“II primo è: Ascolta, Israele” (Mc 12,28).
Nella Bibbia il termine ascoltare indica adesione gioiosa, obbedienza filiale, ascolto entusiasta di una richiesta, perché questa parte da una Persona che vuole veramente il nostro bene. Vi lega la felicità e addirittura la crescita di numero cioè la fecondità spirituale.
“Obbedire deriva dal latino ob-audire, che significa: ascoltare stando di fronte. È come: “obbedire in piedi”. È la scoperta dell’autentica natura dell’obbedienza, la cui dinamica suppone uno che parli e l’altro che risponda. Uno che faccia la proposta con rispetto, e l’altro che vi aderisca con amore. Uno che additi un progetto senza ombra di violenza, e l’altro che con gioia ne interiorizzi l’indicazione. In effetti, si può obbedire solo stando in piedi. In ginocchio si soggiace, non si obbedisce. Si soccombe, non si ama. Ci si rassegna, non si collabora”. (T. Bello)
“Amerai il Signore tuo Dio con tutto il cuore e con tutta l’anima, con tutta la tua mente e con tutta la tua forza” (Mc 12,29.30).
“Amerai… con tutto il tuo cuore”.
Il cuore è centro e principio di unità del proprio essere. È necessario attingere all’amore puro da cui si proviene perché inondi il cuore e dica chi siamo. Cosa c’è nel mio cuore? Cosa mi interessa di più?
“Amerai… con tutta l’anima”.
L’anima si riferisce alla psiche, cioè al sistema mentale. Quell’Amore puro diventa il pensiero determinante, la certezza del nostro pensare, l’immagine giusta di Dio. Sono invaso da tanti pensieri o il mio pensiero è fisso in Dio? sono sicuro che Egli è Amore e vivo di questo Amore?
“Amerai… con tutta la mente”.
Questo Amore diviene in me un modo di pensare, la mia mentalità; è pensiero acquisito dal Vangelo.

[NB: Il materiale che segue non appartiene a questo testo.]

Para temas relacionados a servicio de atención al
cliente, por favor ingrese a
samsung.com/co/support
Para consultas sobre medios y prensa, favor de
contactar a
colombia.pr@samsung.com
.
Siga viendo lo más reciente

Di che cosa nutro la mia mente? Quali pensieri circolano di più? So distinguere la mentalità del mondo da quella evangelica? Per chi e cosa mi muove nella vita?
“Amerai… con tutta le forze”.
Le forze dicono un amare con tutte le capacità e possibilità. Afferma il Talmud / istruzione, apprendimento (ivi 54a), lo Shema’ ci insegna che non dobbiamo limitarci ad amare Dio solo con lo spirito, ma anche materialmente: ciò significa con le nostre azioni e con i nostri averi; usandone a favore di chi ne ha bisogno, o per scopi culturali e religiosi, o per la diffusione della fede. Cosa sto facendo delle mie capacità? Che uso faccio dei miei beni? Amo la solidarietà che mi fa uscire dall’io e entrare nel noi?

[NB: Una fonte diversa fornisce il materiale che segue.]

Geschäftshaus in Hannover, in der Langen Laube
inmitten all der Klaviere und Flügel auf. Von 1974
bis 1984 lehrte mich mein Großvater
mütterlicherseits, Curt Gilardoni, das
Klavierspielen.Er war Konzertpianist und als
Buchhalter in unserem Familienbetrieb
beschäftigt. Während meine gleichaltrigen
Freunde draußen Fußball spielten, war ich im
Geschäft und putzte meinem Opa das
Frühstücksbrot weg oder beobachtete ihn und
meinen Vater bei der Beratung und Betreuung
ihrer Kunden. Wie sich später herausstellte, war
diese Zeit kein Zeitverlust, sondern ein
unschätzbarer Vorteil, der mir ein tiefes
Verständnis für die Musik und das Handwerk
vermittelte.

È un amore che ci fa essere! E ci fa adatti ad amare l’altro con il cuore, l’anima e la mente e tutte le possibilità, irrorate da quell’amore, che è l’unico, e che scende da Dio e risale a Dio in continuazione. Non ristagna.

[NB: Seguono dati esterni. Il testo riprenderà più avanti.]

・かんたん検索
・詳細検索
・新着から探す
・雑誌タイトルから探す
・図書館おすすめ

Dall’amore di Dio (la radice) si parte, all’amore del prossimo (la chioma) si arriva. Da qualsiasi parte s’inizia, all’altra deve condurre. Ma la prova esterna dell’amore di Dio, quella evidente è che arriva fino ad amare il prossimo, anzi si fa prossimo di ogni uomo.
“Non sei lontano dal regno di Dio» (34).
È l’aver capito bene ma senza ancora entrarvi. È come quando si gioca a dover ritrovare un oggetto e tutti dicono “acqua” quando si è lontani e “fuoco” quando si è vicini, qui sarebbe “fuochino” non si né troppo lontano né troppo vicini, a distanza ravvicinata.